イルカの声で俺ははっとした。そう言えば慌てて来たけど、里内で暗部姿を晒したことはなかった。これではまるで暗部姿でイルカの身辺護衛をするのが任務だったと言わんばかりじゃないか。

「あー、実はこれから任務だったんだけど、イルカの慌てた声が聞こえたもんだから覗いてみれば何かおかしな雰囲気だったから来たんだけど、えーと、本当は、その、お邪魔だった?」

俺はおずおずと話し出した。イルカは腕を組んで俺を見ていたが、ふぅ、と息を吐いて顔を上げた。

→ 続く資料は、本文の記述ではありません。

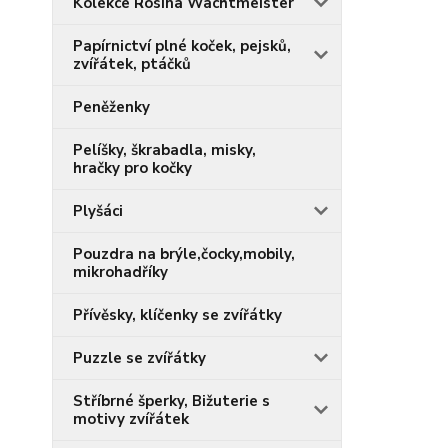
Kolekce Rosina Wachtmeister
Papírnictví plné koček, pejsků,
zvířátek, ptáčků
Peněženky
Pelíšky, škrabadla, misky,
hračky pro kočky
Plyšáci
Pouzdra na brýle,čocky,mobily,
mikrohadříky
Přívěsky, klíčenky se zvířátky
Puzzle se zvířátky
Stříbrné šperky, Bižuterie s
motivy zvířátek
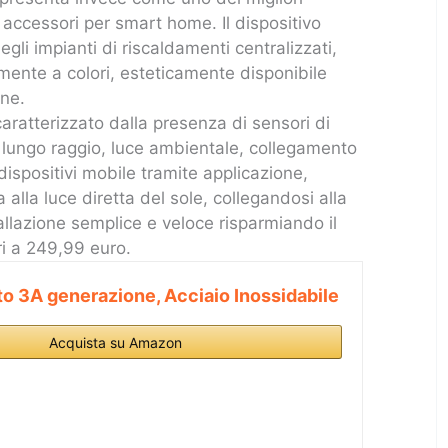
accessori per smart home. Il dispositivo
gli impianti di riscaldamenti centralizzati,
nte a colori, esteticamente disponibile
one.
caratterizzato dalla presenza di sensori di
lungo raggio, luce ambientale, collegamento
 dispositivi mobile tramite applicazione,
 alla luce diretta del sole, collegandosi alla
allazione semplice e veloce risparmiando il
ri a 249,99 euro.
o 3A generazione, Acciaio Inossidabile
Acquista su Amazon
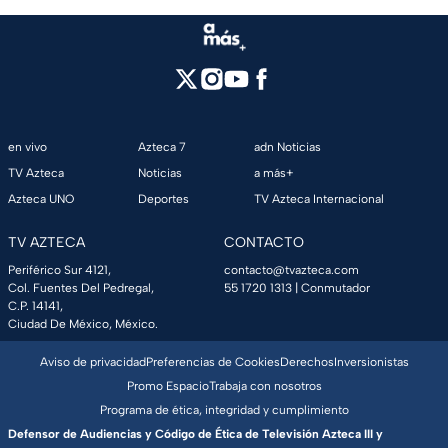
en vivo
Azteca 7
adn Noticias
TV Azteca
Noticias
a más+
Azteca UNO
Deportes
TV Azteca Internacional
TV AZTECA
CONTACTO
Periférico Sur 4121,
contacto@tvazteca.com
Col. Fuentes Del Pedregal,
55 1720 1313
| Conmutador
C.P. 14141,
Ciudad De México, México.
Aviso de privacidad
Preferencias de Cookies
Derechos
Inversionistas
Promo Espacio
Trabaja con nosotros
Programa de ética, integridad y cumplimiento
Defensor de Audiencias y Código de Ética de Televisión Azteca III y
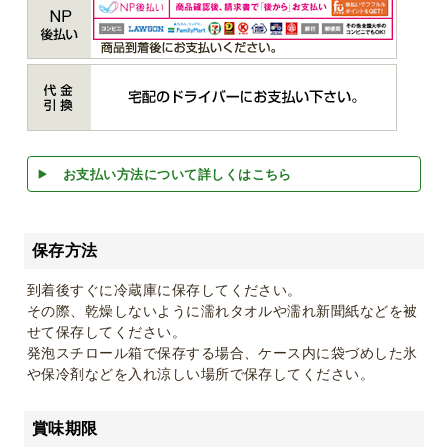
お支払い方法について詳しくはこちら
保存方法
到着後すぐに冷蔵庫に保存してください。
その際、乾燥しないように濡れタオルや濡れ新聞紙などを被
せて保存してください。
発泡スチロール箱で保存する場合、ケース内に袋づめした氷
や保冷剤などを入れ涼しい場所で保存してください。
賞味期限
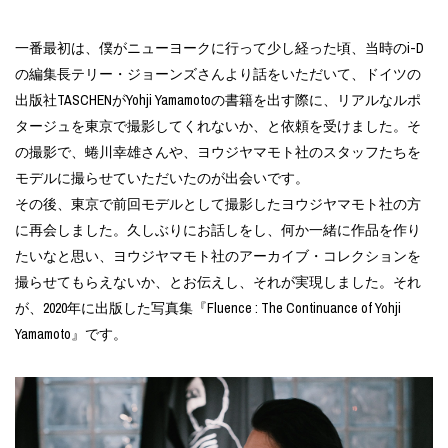
一番最初は、僕がニューヨークに行って少し経った頃、当時のi-D
の編集長テリー・ジョーンズさんより話をいただいて、ドイツの
出版社TASCHENがYohji Yamamotoの書籍を出す際に、リアルなルポ
タージュを東京で撮影してくれないか、と依頼を受けました。そ
の撮影で、蜷川幸雄さんや、ヨウジヤマモト社のスタッフたちを
モデルに撮らせていただいたのが出会いです。
その後、東京で前回モデルとして撮影したヨウジヤマモト社の方
に再会しました。久しぶりにお話しをし、何か一緒に作品を作り
たいなと思い、ヨウジヤマモト社のアーカイブ・コレクションを
撮らせてもらえないか、とお伝えし、それが実現しました。それ
が、2020年に出版した写真集『Fluence : The Continuance of Yohji
Yamamoto』です。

「いや、助かったよ。実はちょっと強引に交際を迫られてて。あーあ、俺、人から告白されたの初めてだったのに、女の人が怖くなりそう。」

それはいい傾向だっ!!とは口に出しては言わない。だが、そっか、初めての告白だったんだ。あーあ、こんなことなら俺がさっさと告白してればよかった。
...。
俺、今かなり大胆なこと考えたな。で、でも、しても、いいかなあ?
俺は面を外した。

「ちょっ、なにやってんだよっ。里内だからって暗部が面を外したらだめだろっ。」

「近くに人はいないから大丈夫。あの、イルカ、俺、」

ど、どうしよう、こんなおざなりでいいのかな?こんな状況で信じてくれるかな?
う、ううう、だめだっ、俺は臆病者だっ。
俺は諦めることにした。告白はいつだっできるって。

「まあ、でも任務前にありがとうな。俺もしかしたら生きて帰れないんじゃないかと冷や冷やしててさ。お前がいてくれて本当によかった。ほら、スガリ先生は上忍だし、女性だし、あんまやり合いたくなかったし、つっても俺に勝ち目はないだろうけど。やっぱつき合うなら好き合った人とじゃないとな。そう言えばカカシは好きな人はいないわけ?」

ああ、イルカ、どうしてこんなタイミングで言うんだよ。せっかく今度にしようって思ってたのに。
俺はイルカの目をじっと見つめた。

「いるよ、好きな人。」

イルカは目を見開いた。ま、そうだよね、俺、今まで好きな人がいるなんて一度も言ったことなかったし。

「そっか、誰なんだよっ。水くさいな、言えよっ。」

イルカはにしし、と笑っている。

「イルカ。」

「なんだよ?」

「イルカが好き。」

「俺もカカシが好きだぞー?」

そういう切り返しが来ると思ってたよ。だから直接的な言葉で返すしかないだろ?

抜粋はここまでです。